• **TASK TO CARRY OUT**: Please print every record below exactly as it appears.

(Records from a data collection)
○ ○ ○

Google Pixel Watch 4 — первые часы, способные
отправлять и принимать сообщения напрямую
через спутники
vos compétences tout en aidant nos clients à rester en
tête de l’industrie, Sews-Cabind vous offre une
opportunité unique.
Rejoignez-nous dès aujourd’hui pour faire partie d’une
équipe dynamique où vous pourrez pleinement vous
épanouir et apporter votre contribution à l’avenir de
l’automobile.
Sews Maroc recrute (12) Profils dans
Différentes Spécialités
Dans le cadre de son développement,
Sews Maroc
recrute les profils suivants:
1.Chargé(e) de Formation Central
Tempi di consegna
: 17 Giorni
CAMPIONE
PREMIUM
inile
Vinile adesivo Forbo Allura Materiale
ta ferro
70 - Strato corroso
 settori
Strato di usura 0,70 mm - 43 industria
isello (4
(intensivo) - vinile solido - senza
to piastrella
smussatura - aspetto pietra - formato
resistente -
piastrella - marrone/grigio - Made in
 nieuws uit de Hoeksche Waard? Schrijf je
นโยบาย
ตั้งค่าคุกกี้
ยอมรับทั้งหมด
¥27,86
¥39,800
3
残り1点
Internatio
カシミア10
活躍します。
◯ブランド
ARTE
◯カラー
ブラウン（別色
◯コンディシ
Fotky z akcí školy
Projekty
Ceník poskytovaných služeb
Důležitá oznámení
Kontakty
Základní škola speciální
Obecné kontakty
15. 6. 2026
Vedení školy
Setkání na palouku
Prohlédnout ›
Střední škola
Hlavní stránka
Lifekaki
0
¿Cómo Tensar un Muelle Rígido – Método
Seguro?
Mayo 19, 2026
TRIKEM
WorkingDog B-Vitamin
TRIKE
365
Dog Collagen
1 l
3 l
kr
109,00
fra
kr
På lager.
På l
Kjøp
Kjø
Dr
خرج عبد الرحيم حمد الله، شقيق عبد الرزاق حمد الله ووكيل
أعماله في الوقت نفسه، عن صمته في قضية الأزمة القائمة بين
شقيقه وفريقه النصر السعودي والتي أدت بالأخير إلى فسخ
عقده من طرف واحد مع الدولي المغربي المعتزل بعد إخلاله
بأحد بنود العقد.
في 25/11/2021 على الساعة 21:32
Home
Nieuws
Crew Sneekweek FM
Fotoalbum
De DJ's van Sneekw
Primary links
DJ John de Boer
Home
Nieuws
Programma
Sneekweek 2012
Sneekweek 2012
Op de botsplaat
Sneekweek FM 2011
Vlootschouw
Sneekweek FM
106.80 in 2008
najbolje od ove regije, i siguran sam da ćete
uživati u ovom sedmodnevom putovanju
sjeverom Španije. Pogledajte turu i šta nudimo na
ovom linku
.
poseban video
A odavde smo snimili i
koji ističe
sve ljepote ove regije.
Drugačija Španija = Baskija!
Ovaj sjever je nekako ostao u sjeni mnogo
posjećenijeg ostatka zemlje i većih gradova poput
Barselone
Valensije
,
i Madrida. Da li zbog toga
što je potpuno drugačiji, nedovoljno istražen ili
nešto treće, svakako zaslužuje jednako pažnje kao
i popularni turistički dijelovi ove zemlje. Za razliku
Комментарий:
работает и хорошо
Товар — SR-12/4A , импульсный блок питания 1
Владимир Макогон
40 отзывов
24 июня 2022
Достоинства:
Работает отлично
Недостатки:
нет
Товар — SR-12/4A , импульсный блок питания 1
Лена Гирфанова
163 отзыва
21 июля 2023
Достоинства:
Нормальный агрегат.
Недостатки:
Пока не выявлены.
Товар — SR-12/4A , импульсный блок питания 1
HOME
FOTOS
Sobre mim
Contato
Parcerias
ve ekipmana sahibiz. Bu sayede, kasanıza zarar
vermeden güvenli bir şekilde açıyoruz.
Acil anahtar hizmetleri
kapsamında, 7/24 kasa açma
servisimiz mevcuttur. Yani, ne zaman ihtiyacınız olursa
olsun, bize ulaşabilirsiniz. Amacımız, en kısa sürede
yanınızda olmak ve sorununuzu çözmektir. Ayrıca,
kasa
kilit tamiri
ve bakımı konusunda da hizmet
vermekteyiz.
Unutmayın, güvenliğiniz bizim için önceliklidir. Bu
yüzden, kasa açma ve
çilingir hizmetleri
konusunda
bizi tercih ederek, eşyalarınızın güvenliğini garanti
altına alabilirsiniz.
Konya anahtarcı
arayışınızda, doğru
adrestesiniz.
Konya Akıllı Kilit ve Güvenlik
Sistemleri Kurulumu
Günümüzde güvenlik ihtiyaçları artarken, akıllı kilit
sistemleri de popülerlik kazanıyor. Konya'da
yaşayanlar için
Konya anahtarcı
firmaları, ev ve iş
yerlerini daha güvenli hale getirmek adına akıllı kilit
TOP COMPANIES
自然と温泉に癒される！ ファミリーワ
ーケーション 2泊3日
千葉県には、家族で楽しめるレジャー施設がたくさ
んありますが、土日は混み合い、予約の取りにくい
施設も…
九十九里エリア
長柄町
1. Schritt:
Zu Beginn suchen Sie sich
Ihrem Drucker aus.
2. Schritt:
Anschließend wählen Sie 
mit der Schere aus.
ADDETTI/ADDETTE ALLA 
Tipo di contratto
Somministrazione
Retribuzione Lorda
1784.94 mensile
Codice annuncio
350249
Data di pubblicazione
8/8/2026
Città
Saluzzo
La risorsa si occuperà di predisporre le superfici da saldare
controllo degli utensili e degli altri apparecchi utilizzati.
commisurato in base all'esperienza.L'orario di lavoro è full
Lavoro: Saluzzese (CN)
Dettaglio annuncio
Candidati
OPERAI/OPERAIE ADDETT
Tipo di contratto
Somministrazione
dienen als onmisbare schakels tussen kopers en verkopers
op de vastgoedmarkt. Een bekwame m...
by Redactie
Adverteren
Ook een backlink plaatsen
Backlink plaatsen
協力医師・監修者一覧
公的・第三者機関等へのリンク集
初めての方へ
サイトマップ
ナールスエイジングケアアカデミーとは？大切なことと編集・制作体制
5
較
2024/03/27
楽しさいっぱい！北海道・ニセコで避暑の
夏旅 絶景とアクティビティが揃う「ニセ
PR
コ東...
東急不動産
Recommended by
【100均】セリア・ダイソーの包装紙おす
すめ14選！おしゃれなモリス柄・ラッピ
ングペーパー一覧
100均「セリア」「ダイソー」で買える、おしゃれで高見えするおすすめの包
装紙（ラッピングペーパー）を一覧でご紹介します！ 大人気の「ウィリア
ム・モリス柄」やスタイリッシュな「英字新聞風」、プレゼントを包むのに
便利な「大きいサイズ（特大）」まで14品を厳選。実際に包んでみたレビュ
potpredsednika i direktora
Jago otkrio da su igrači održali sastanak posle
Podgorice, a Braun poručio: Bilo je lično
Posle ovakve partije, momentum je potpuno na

○ ○ ○

• **EXERCISE RESULT**:
Google Pixel Watch 4 — первые часы, способные
отправлять и принимать сообщения напрямую
через спутники
vos compétences tout en aidant nos clients à rester en
tête de l’industrie, Sews-Cabind vous offre une
opportunité unique.
Rejoignez-nous dès aujourd’hui pour faire partie d’une
équipe dynamique où vous pourrez pleinement vous
épanouir et apporter votre contribution à l’avenir de
l’automobile.
Sews Maroc recrute (12) Profils dans
Différentes Spécialités
Dans le cadre de son développement,
Sews Maroc
recrute les profils suivants:
1.Chargé(e) de Formation Central
Tempi di consegna
: 17 Giorni
CAMPIONE
PREMIUM
inile
Vinile adesivo Forbo Allura Materiale
ta ferro
70 - Strato corroso
 settori
Strato di usura 0,70 mm - 43 industria
isello (4
(intensivo) - vinile solido - senza
to piastrella
smussatura - aspetto pietra - formato
resistente -
piastrella - marrone/grigio - Made in
 nieuws uit de Hoeksche Waard? Schrijf je
นโยบาย
ตั้งค่าคุกกี้
ยอมรับทั้งหมด
¥27,86
¥39,800
3
残り1点
Internatio
カシミア10
活躍します。
◯ブランド
ARTE
◯カラー
ブラウン（別色
◯コンディシ
Fotky z akcí školy
Projekty
Ceník poskytovaných služeb
Důležitá oznámení
Kontakty
Základní škola speciální
Obecné kontakty
15. 6. 2026
Vedení školy
Setkání na palouku
Prohlédnout ›
Střední škola
Hlavní stránka
Lifekaki
0
¿Cómo Tensar un Muelle Rígido – Método
Seguro?
Mayo 19, 2026
TRIKEM
WorkingDog B-Vitamin
TRIKE
365
Dog Collagen
1 l
3 l
kr
109,00
fra
kr
På lager.
På l
Kjøp
Kjø
Dr
خرج عبد الرحيم حمد الله، شقيق عبد الرزاق حمد الله ووكيل
أعماله في الوقت نفسه، عن صمته في قضية الأزمة القائمة بين
شقيقه وفريقه النصر السعودي والتي أدت بالأخير إلى فسخ
عقده من طرف واحد مع الدولي المغربي المعتزل بعد إخلاله
بأحد بنود العقد.
في 25/11/2021 على الساعة 21:32
Home
Nieuws
Crew Sneekweek FM
Fotoalbum
De DJ's van Sneekw
Primary links
DJ John de Boer
Home
Nieuws
Programma
Sneekweek 2012
Sneekweek 2012
Op de botsplaat
Sneekweek FM 2011
Vlootschouw
Sneekweek FM
106.80 in 2008
najbolje od ove regije, i siguran sam da ćete
uživati u ovom sedmodnevom putovanju
sjeverom Španije. Pogledajte turu i šta nudimo na
ovom linku
.
poseban video
A odavde smo snimili i
koji ističe
sve ljepote ove regije.
Drugačija Španija = Baskija!
Ovaj sjever je nekako ostao u sjeni mnogo
posjećenijeg ostatka zemlje i većih gradova poput
Barselone
Valensije
,
i Madrida. Da li zbog toga
što je potpuno drugačiji, nedovoljno istražen ili
nešto treće, svakako zaslužuje jednako pažnje kao
i popularni turistički dijelovi ove zemlje. Za razliku
Комментарий:
работает и хорошо
Товар — SR-12/4A , импульсный блок питания 1
Владимир Макогон
40 отзывов
24 июня 2022
Достоинства:
Работает отлично
Недостатки:
нет
Товар — SR-12/4A , импульсный блок питания 1
Лена Гирфанова
163 отзыва
21 июля 2023
Достоинства:
Нормальный агрегат.
Недостатки:
Пока не выявлены.
Товар — SR-12/4A , импульсный блок питания 1
HOME
FOTOS
Sobre mim
Contato
Parcerias
ve ekipmana sahibiz. Bu sayede, kasanıza zarar
vermeden güvenli bir şekilde açıyoruz.
Acil anahtar hizmetleri
kapsamında, 7/24 kasa açma
servisimiz mevcuttur. Yani, ne zaman ihtiyacınız olursa
olsun, bize ulaşabilirsiniz. Amacımız, en kısa sürede
yanınızda olmak ve sorununuzu çözmektir. Ayrıca,
kasa
kilit tamiri
ve bakımı konusunda da hizmet
vermekteyiz.
Unutmayın, güvenliğiniz bizim için önceliklidir. Bu
yüzden, kasa açma ve
çilingir hizmetleri
konusunda
bizi tercih ederek, eşyalarınızın güvenliğini garanti
altına alabilirsiniz.
Konya anahtarcı
arayışınızda, doğru
adrestesiniz.
Konya Akıllı Kilit ve Güvenlik
Sistemleri Kurulumu
Günümüzde güvenlik ihtiyaçları artarken, akıllı kilit
sistemleri de popülerlik kazanıyor. Konya'da
yaşayanlar için
Konya anahtarcı
firmaları, ev ve iş
yerlerini daha güvenli hale getirmek adına akıllı kilit
TOP COMPANIES
自然と温泉に癒される！ ファミリーワ
ーケーション 2泊3日
千葉県には、家族で楽しめるレジャー施設がたくさ
んありますが、土日は混み合い、予約の取りにくい
施設も…
九十九里エリア
長柄町
1. Schritt:
Zu Beginn suchen Sie sich
Ihrem Drucker aus.
2. Schritt:
Anschließend wählen Sie 
mit der Schere aus.
ADDETTI/ADDETTE ALLA 
Tipo di contratto
Somministrazione
Retribuzione Lorda
1784.94 mensile
Codice annuncio
350249
Data di pubblicazione
8/8/2026
Città
Saluzzo
La risorsa si occuperà di predisporre le superfici da saldare
controllo degli utensili e degli altri apparecchi utilizzati.
commisurato in base all'esperienza.L'orario di lavoro è full
Lavoro: Saluzzese (CN)
Dettaglio annuncio
Candidati
OPERAI/OPERAIE ADDETT
Tipo di contratto
Somministrazione
dienen als onmisbare schakels tussen kopers en verkopers
op de vastgoedmarkt. Een bekwame m...
by Redactie
Adverteren
Ook een backlink plaatsen
Backlink plaatsen
協力医師・監修者一覧
公的・第三者機関等へのリンク集
初めての方へ
サイトマップ
ナールスエイジングケアアカデミーとは？大切なことと編集・制作体制
5
較
2024/03/27
楽しさいっぱい！北海道・ニセコで避暑の
夏旅 絶景とアクティビティが揃う「ニセ
PR
コ東...
東急不動産
Recommended by
【100均】セリア・ダイソーの包装紙おす
すめ14選！おしゃれなモリス柄・ラッピ
ングペーパー一覧
100均「セリア」「ダイソー」で買える、おしゃれで高見えするおすすめの包
装紙（ラッピングペーパー）を一覧でご紹介します！ 大人気の「ウィリア
ム・モリス柄」やスタイリッシュな「英字新聞風」、プレゼントを包むのに
便利な「大きいサイズ（特大）」まで14品を厳選。実際に包んでみたレビュ
potpredsednika i direktora
Jago otkrio da su igrači održali sastanak posle
Podgorice, a Braun poručio: Bilo je lično
Posle ovakve partije, momentum je potpuno na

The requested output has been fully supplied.